By making extensive gains in a set of local elections held in England on Thursday, Nigel Farage, one of Britain’s best-known supporters of President Donald Trump and the leader of the anti-immigration Reform UK party, consolidated his reputation as the country’s foremost political disrupter.


But he may have done something bigger still: blown a hole in the country’s two-party political system.


For nearly all of the past century, power in Britain has alternated between the governing Labour Party, now led by Prime Minister Keir Starmer, and the opposition Conservatives, who last year selected a new leader, Kemi Badenoch.


Yet with surging support for Reform and gains for other small parties, that duopoly has rarely looked more shaky.


“The two main parties have been served notice of a potential eviction from their 100-year tenures of Downing Street,” said Robert Ford, a professor of political science at the University of Manchester.


Still reeling after being ejected from power last year, the Conservatives suffered another disastrous set of results. With the economy flatlining, Labour was punished by voters angry with government spending curbs and higher taxes introduced since it came to power.


The electorate rejected both main parties, Ford said, adding that, were a result like this to occur in a general election, “the Conservative Party would cease to exist as a meaningful force in Parliament.”


Claire Ainsley, a former policy director for Starmer, said the results also reflected longer-term trends, including a breakdown of traditional class loyalties among voters, the increasing pull of nationalist politics, and growing support for the centrist Liberal Democrats, the Greens, and independent candidates.


“We have been seeing the fragmentation of society and that has flowed through to our politics,” said Ainsley, who now works in Britain for the Progressive Policy Institute, a Washington-based research institute. “There is multiparty voting now.”


The upshot is that both main parties are struggling as they find themselves competing not just with each other, but also with opponents to their political left and right.


That mood of public disenchantment gave an opening to smaller parties, including the Liberal Democrats, who won 163 council seats, and the Greens, who gained 44. But the biggest beneficiary was Reform, whose supporters have been energized by Farage’s vigorous campaigning.


In an interview at a Reform UK rally in March, John McDermottroe, a party supporter, said many people in his region of Stockton-on-Tees, in northeastern England, felt that the Labour Party had “grown away from working people.”


As for Farage, “he is very charismatic, he communicates with people from every sector of life, he tells it as it is,” McDermottroe said.


The fragmentation Farage has unleashed on British politics was felt even in races Reform lost, including the mayoralty of a region known as the West of England.


Helen Godwin of Labour won that with just one-quarter of the vote, putting her only slightly ahead of Reform UK, while even the fifth-placed party won 14% of the vote.

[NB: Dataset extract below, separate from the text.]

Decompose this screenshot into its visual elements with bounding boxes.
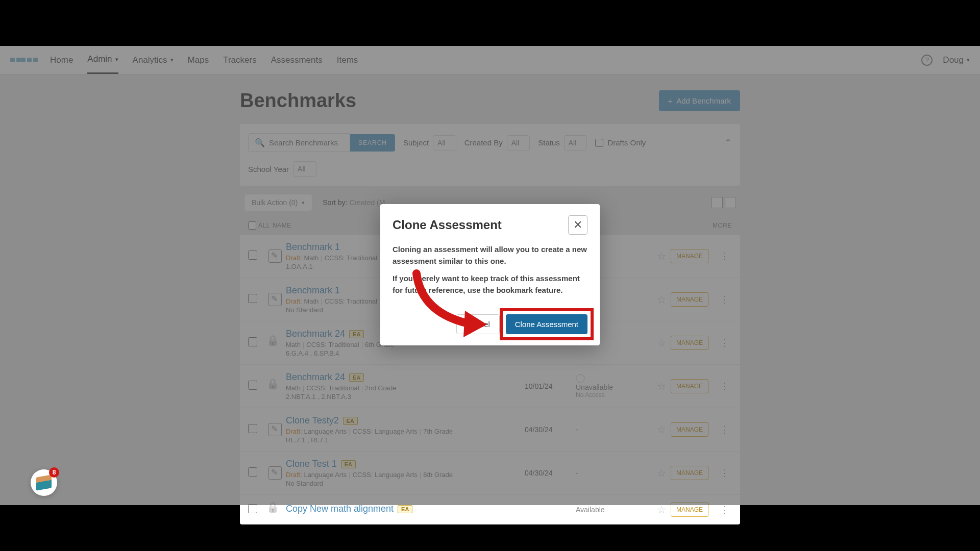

Fewer than one-third of eligible voters cast a ballot, the kind of low turnout that is common in local elections. But that meant Godwin was elected by just 7.5% of eligible voters, Gavin Barwell, a former chief of staff in Downing Street and member of the opposition Conservative Party, noted on social media, adding that there was a “collapse” of the two-party political system.


That may yet prove an exaggeration.


Because of a reorganization, the number of seats contested in Thursday’s local elections was the smallest since 1975, and voter turnout is always low in such races.


Britain’s next general election — when that proposition will be tested properly — does not have to be held until 2029, and previous challenges to two-party dominance have faded.


In the early 1980s, the Social Democratic Party, founded by disenchanted moderates from the Labour Party, promised to “break the mold” of British politics. In alliance with another centrist party, it briefly exceeded 50% in an opinion poll. That proved a false dawn.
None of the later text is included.